After years, I read Julio Ramón Ribeyro again with his Dichos de Luder (Revuelta, 2018. Colophon and notes by Jorge Coaguila). A small text with a hundred sayings in which, “with the Luder mask; Ribeyro freely expresses his ideas, committing some exaggerations, without ensuring that he said them” (p. 86). It is a pleasure to read Ribeyro’s sober, clear prose. I read some of his stories in my school days and have enjoyed his diaries, particularly the one from the period 1975-1978.
I have accompanied the reading of these brief sayings with a smile and continuous complicity. In more than one, the many phrases of Rick, the character from Casablanca, came to mind, full of sincerity, self-confidence, and cynicism – friendly, by the way. Many of his ideas collected in the format of sayings are comforting to me, such as when he notes: “Come with us,” his friends tell him. The night is splendid, the streets quiet. We have tickets to the cinema, and we have even reserved a table at a restaurant. -Oh no! -Luder protests-. I only go out when there is a degree, even a minimal one, of uncertainty (n. 4). An uncertainty, by the way, is very typical of practical life, given that the future tends to slip through the ins and outs of planning. Schedule, plan, well; but, everything planned, and measured, is too much for life and my way of being. I enjoy plans and schedules in the same proportion as plans without an agenda or deadlines.
Luder is not given to mortgage his free walk to the current ideologies, the avant-garde, or the Marxist determinism of his time. He prefers the small, the concrete, without messages or messianic pretensions to save the world: “Loving humanity is easy, the difficult thing is loving your neighbor” (n. 23). That neighbor that we have next to us, with his genius and, also, with his demons. The ordinary citizen bustling from here to there. One day it is pleasant, another day it can be stressful. He goes from good health to illness. In one state or another he asks for attention, time, dedication. In these specific circumstances, love for one’s neighbor is put to the test. The neighbor, each one, is the one who has immense value, he is an end and not a means. This is also what Arthur Koestler saw in his novel Zero and Infinity, who, in the times of purging Stalinist communism, the main character blamed himself for having betrayed the revolution for having preferred the specific person and not the humanity or social class.

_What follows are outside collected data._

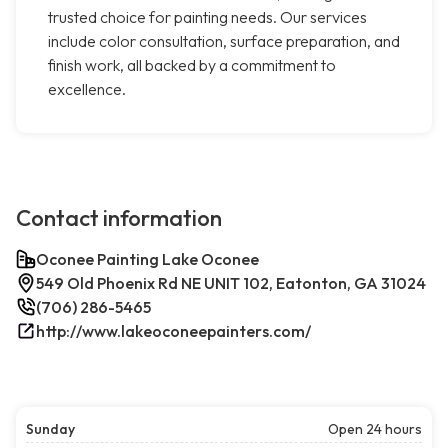
trusted choice for painting needs. Our services
include color consultation, surface preparation, and
finish work, all backed by a commitment to
excellence.
Contact information
Oconee Painting Lake Oconee
549 Old Phoenix Rd NE UNIT 102, Eatonton, GA 31024
(706) 286-5465
http://www.lakeoconeepainters.com/
Sunday
Open 24 hours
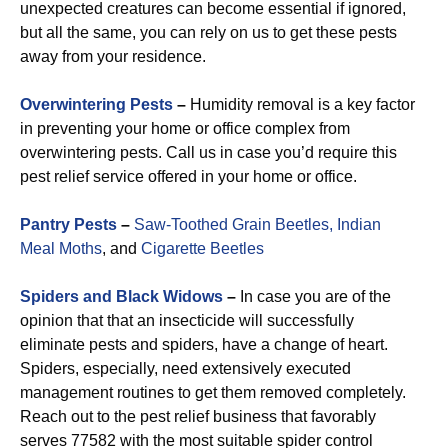
unexpected creatures can become essential if ignored,
but all the same, you can rely on us to get these pests
away from your residence.
Overwintering Pests
–
Humidity removal is a key factor
in preventing your home or office complex from
overwintering pests. Call us in case you’d require this
pest relief service offered in your home or office.
Pantry Pests
–
Saw-Toothed Grain Beetles,
Indian
Meal Moths
, and
Cigarette Beetles
Spiders and Black Widows
–
In case you are of the
opinion that that an insecticide will successfully
eliminate pests and spiders, have a change of heart.
Spiders, especially, need extensively executed
management routines to get them removed completely.
Reach out to the pest relief business that favorably
serves 77582 with the most suitable spider control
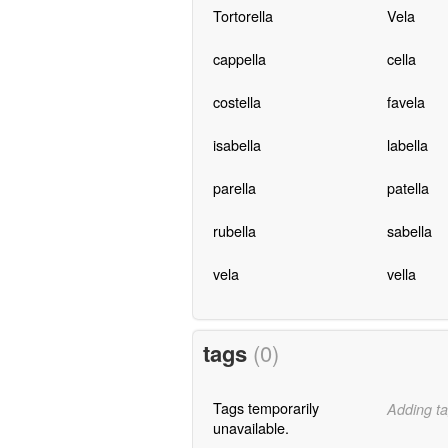
Tortorella
Vela
cappella
cella
costella
favela
isabella
labella
parella
patella
rubella
sabella
vela
vella
tags
(0)
Tags temporarily
Adding ta
unavailable.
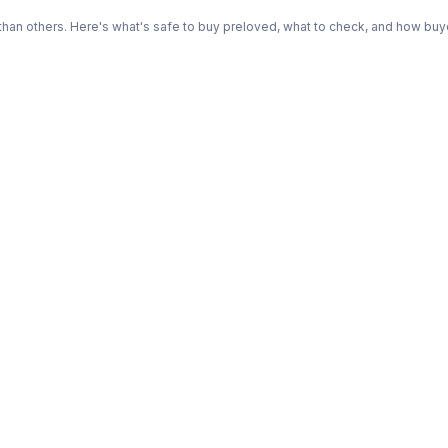
n others. Here's what's safe to buy preloved, what to check, and how buye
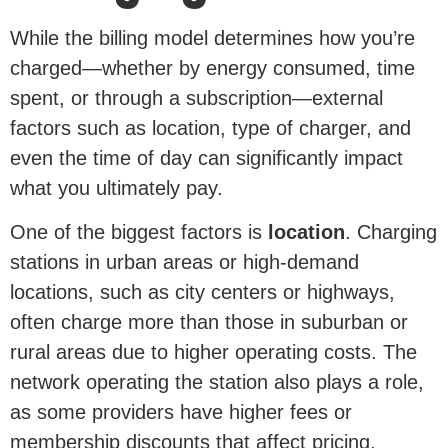
While the billing model determines how you’re
charged—whether by energy consumed, time
spent, or through a subscription—external
factors such as location, type of charger, and
even the time of day can significantly impact
what you ultimately pay.
One of the biggest factors is
location
. Charging
stations in urban areas or high-demand
locations, such as city centers or highways,
often charge more than those in suburban or
rural areas due to higher operating costs. The
network operating the station also plays a role,
as some providers have higher fees or
membership discounts that affect pricing.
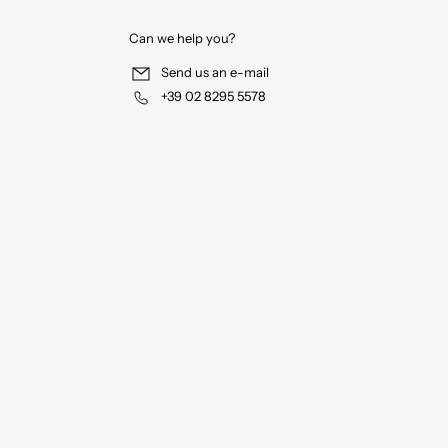
Can we help you?
Send us an e-mail
+39 02 8295 5578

With Luder you can dialogue, exchange opinions and disagree, as when he states: “Freedom, unfortunately, cannot be shared,” says Luder. Every company, no matter how pleasant, involves a concession. Only the solitary can be free (no. 73). In this, Luder is markedly Roussonian, a noble libertarian savage, without ties, without commitments. Hobbes would find it overwhelming with his habit of tying up the human wolf so that it does not harm the flock. Rousseau’s freedom, on the other hand, does not admit ties and encourages individualism. This libertarian emotivism finds it distressing to make long-term promises, especially if they are promises for life. A wandering, solitary freedom, perhaps, for certain stretches of life, but I do not share it as an ideal of life. A life with purpose requires, rather, the ability to generate bonds, a vital dimension that is achieved when freedom is dedicated to a commitment with all that is joy and effort.
These measures are not intended to be exemplary, moderately skeptical; without romantic outbursts or Christian madness. Of course, sayings to relieve mood contractures and relax frowns.